Paulo Whitaker/Reuters
Paulo Whitaker/Reuters

Cade pode barrar fusão entre Bayer e Monsanto no Brasil

Superintendência do órgão recomendou ao tribunal a impugnação do negócio, o maior do setor agropecuário, envolvendo US$ 66 bilhões

O Estado de S.Paulo

05 Outubro 2017 | 05h00

A maior fusão já anunciada no agronegócio – um acordo de US$ 66 bilhões que resultará na incorporação da americana Monsanto pela divisão de ciências agrícolas da Bayer – está sob risco no Brasil. A Superintendência-Geral do Conselho Administrativo de Defesa Econômica (Cade) recomendou ontem a impugnação do negócio, com base na “concentração significativa” de mercado que ele poderia gerar. A decisão final sobre o destino da fusão no Brasil, no entanto, será do tribunal do órgão, para o qual o caso já foi encaminhado.
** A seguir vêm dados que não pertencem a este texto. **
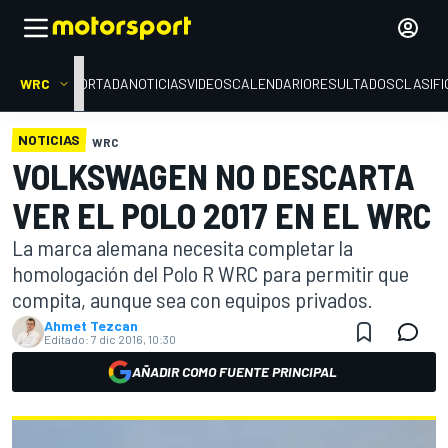
WRC
PORTADA
NOTICIAS
VIDEOS
CALENDARIO
RESULTADOS
CLASIFI
NOTICIAS
WRC
VOLKSWAGEN NO DESCARTA
VER EL POLO 2017 EN EL WRC
La marca alemana necesita completar la
homologación del Polo R WRC para permitir que
compita, aunque sea con equipos privados.
Ahmet Tezcan
Editado:
7 dic 2016, 10:30
AÑADIR COMO FUENTE PRINCIPAL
A principal preocupação da Superintendência do Cade está no segmento de sementes transgênicas de algodão e soja, duas das principais culturas produzidas no Brasil. A avaliação é que, mesmo antes da fusão, já havia barreira para a entrada de novas companhias na área de sementes, por causa do domínio de multinacionais. Uma fonte do mercado agrícola afirmou que, uma vez que a fusão for sacramentada, Bayer e Monsanto passariam a ter mais de 50% deste segmento.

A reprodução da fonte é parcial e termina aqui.